“That makes no sense.” Ti’s eyes narrowed. “Why are you blushing, Pheno?”
A dozen different, but equally brilliant, excuses rose in his mind only to be flattened by Ti’s pursed lips. He shrugged and tried to smile, which upended into a scowl. Pheno croaked out a “gotta go”, opened the door, and popped through it.
“If you’re hiding something from me, you’d better confess now before I find it on my own,” Ti yelled at the closing door.
“He is odd being,” said Eddientis.
“You hear me, Pheno?”
Pheno ignored them and hurried along the hallway, anxious both to escape Ti’s interrogation and to leave the dormitory before someone caught a servile in student quarters after serving hours.

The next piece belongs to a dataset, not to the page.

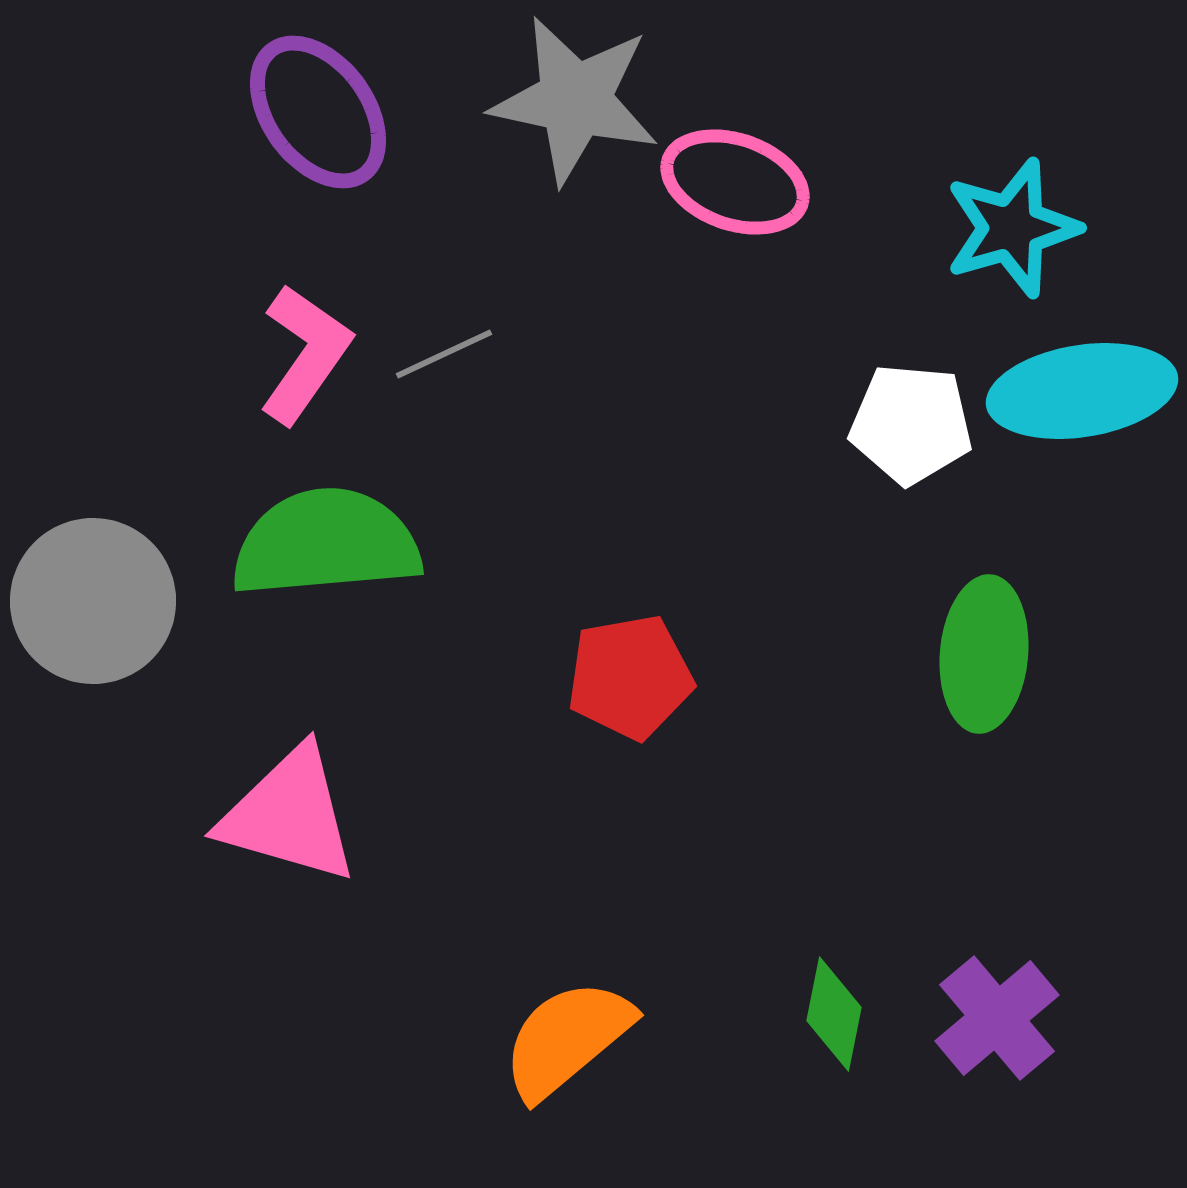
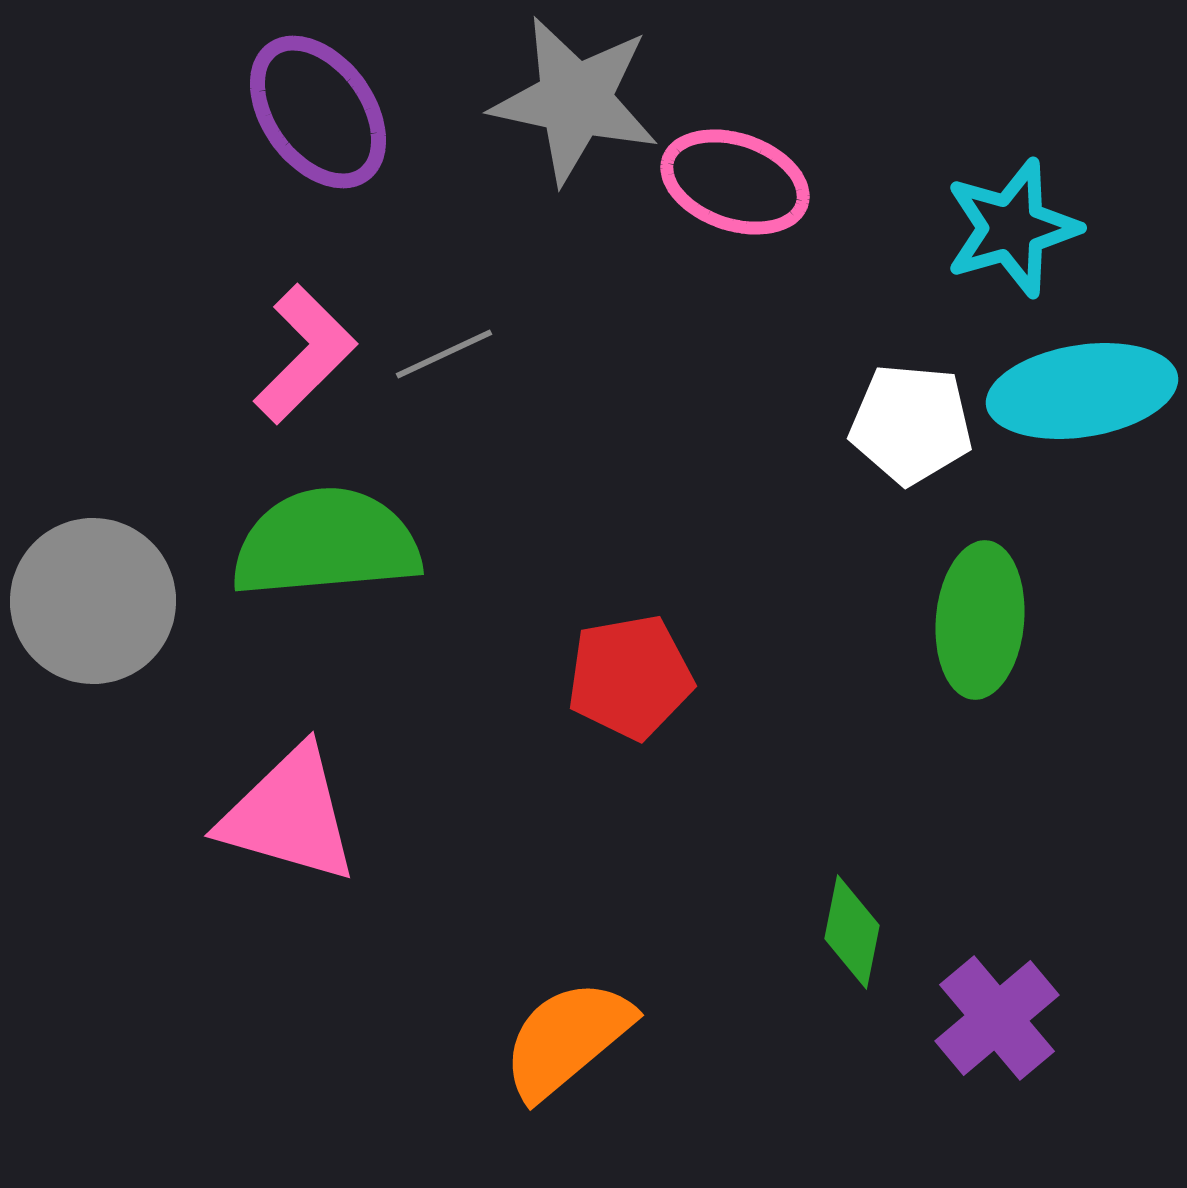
pink L-shape: rotated 10 degrees clockwise
green ellipse: moved 4 px left, 34 px up
green diamond: moved 18 px right, 82 px up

The noises of a distracted city floated past him on currents of warm air smelling rank and spent. Pheno felt at ease spiriting through the service alleys tonight, setting his mind to wander while his feet found the familiar path. He disliked hiding, but keeping his participation in Sigma Games from Ti had been necessary. She hated the League to the point of raiding their network to shut down broadcasts. Pheno smiled ruefully. Ti’s efforts to end the games enabled his participation by restricting events to local venues frequented by spectators unfamiliar with a servile from the other side of the city.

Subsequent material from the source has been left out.